### [EXCERPTED DATA]
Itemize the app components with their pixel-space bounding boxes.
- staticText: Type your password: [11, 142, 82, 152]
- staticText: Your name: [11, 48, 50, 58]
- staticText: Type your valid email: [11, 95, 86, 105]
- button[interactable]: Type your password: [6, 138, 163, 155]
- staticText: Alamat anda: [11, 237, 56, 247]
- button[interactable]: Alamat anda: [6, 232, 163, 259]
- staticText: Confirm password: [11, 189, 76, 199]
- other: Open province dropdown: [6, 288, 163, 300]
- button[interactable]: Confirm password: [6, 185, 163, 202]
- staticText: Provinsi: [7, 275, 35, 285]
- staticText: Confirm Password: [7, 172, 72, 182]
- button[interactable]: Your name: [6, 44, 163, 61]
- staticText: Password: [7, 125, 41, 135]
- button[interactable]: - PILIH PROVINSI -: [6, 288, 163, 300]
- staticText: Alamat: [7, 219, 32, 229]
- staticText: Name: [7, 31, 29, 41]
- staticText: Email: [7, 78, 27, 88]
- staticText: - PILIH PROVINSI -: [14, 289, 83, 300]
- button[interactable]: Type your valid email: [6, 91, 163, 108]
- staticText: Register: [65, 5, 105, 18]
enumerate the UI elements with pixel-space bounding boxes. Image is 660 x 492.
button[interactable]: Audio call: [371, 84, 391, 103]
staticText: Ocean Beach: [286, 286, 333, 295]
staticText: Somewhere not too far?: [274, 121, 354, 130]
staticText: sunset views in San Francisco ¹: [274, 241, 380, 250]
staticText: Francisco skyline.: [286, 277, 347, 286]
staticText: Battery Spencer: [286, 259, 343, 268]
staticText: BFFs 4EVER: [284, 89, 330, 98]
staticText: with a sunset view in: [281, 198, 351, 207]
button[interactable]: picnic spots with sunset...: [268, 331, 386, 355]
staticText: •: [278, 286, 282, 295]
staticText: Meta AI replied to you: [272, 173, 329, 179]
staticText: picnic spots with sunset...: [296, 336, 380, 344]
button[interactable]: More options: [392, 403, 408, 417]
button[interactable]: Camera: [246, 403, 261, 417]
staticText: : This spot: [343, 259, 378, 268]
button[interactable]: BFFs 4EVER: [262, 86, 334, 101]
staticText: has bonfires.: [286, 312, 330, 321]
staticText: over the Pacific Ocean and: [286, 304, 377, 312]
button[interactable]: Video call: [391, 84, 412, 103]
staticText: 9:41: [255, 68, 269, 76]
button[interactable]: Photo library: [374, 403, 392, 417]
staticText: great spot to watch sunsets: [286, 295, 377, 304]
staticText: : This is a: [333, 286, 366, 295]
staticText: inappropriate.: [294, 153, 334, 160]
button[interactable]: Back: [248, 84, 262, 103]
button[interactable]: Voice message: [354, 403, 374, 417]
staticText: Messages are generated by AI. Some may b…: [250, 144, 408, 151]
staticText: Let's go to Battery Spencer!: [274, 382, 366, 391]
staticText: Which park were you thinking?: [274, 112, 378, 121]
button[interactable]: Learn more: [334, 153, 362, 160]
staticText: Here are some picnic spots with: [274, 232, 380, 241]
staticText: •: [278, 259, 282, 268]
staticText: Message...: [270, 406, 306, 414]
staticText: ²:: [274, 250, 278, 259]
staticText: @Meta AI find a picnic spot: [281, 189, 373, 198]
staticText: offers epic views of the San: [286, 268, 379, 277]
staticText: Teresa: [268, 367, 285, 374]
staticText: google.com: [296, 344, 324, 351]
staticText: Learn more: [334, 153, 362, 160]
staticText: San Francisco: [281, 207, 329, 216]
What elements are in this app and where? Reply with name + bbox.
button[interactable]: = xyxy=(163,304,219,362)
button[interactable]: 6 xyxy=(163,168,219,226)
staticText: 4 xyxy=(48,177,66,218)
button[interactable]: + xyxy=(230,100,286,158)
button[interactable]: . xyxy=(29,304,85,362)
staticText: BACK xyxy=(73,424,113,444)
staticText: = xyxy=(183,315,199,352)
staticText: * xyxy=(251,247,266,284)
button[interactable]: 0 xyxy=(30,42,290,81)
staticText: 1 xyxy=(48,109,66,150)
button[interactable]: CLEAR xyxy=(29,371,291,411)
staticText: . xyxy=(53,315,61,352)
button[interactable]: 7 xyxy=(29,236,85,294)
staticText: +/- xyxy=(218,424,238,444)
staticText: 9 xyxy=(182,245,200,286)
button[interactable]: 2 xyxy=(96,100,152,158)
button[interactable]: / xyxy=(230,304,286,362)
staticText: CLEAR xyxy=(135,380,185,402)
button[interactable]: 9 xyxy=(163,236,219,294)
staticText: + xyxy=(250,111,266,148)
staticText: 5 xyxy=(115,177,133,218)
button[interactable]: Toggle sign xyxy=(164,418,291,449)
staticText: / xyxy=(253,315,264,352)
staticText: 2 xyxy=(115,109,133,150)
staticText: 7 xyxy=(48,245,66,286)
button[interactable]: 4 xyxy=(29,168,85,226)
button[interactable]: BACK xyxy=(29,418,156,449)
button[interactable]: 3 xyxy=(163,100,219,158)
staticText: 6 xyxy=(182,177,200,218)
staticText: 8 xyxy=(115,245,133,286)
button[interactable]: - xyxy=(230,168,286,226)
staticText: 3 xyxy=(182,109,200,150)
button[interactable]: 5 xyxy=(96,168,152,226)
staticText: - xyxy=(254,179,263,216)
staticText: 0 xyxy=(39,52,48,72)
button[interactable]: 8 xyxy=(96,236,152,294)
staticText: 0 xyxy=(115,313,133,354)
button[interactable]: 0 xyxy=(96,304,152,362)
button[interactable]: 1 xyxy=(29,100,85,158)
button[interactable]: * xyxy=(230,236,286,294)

### [EXERCISE DETAILS]
The expected answer is the lines from the one containing "What elements are" through the end of the material, reproduced exactly with both ends kept.

### [PROBLEM SOLUTION]
What elements are in this app and where? Reply with name + bbox.
button[interactable]: = xyxy=(163,304,219,362)
button[interactable]: 6 xyxy=(163,168,219,226)
staticText: 4 xyxy=(48,177,66,218)
button[interactable]: + xyxy=(230,100,286,158)
button[interactable]: . xyxy=(29,304,85,362)
staticText: BACK xyxy=(73,424,113,444)
staticText: = xyxy=(183,315,199,352)
staticText: * xyxy=(251,247,266,284)
button[interactable]: 0 xyxy=(30,42,290,81)
staticText: 1 xyxy=(48,109,66,150)
button[interactable]: CLEAR xyxy=(29,371,291,411)
staticText: . xyxy=(53,315,61,352)
button[interactable]: 7 xyxy=(29,236,85,294)
staticText: +/- xyxy=(218,424,238,444)
staticText: 9 xyxy=(182,245,200,286)
button[interactable]: 2 xyxy=(96,100,152,158)
button[interactable]: / xyxy=(230,304,286,362)
staticText: CLEAR xyxy=(135,380,185,402)
button[interactable]: 9 xyxy=(163,236,219,294)
staticText: + xyxy=(250,111,266,148)
staticText: 5 xyxy=(115,177,133,218)
button[interactable]: Toggle sign xyxy=(164,418,291,449)
staticText: / xyxy=(253,315,264,352)
staticText: 2 xyxy=(115,109,133,150)
staticText: 7 xyxy=(48,245,66,286)
button[interactable]: 4 xyxy=(29,168,85,226)
button[interactable]: BACK xyxy=(29,418,156,449)
button[interactable]: 3 xyxy=(163,100,219,158)
staticText: 6 xyxy=(182,177,200,218)
staticText: 8 xyxy=(115,245,133,286)
button[interactable]: - xyxy=(230,168,286,226)
staticText: 3 xyxy=(182,109,200,150)
button[interactable]: 5 xyxy=(96,168,152,226)
staticText: - xyxy=(254,179,263,216)
staticText: 0 xyxy=(39,52,48,72)
button[interactable]: 8 xyxy=(96,236,152,294)
staticText: 0 xyxy=(115,313,133,354)
button[interactable]: 0 xyxy=(96,304,152,362)
button[interactable]: 1 xyxy=(29,100,85,158)
button[interactable]: * xyxy=(230,236,286,294)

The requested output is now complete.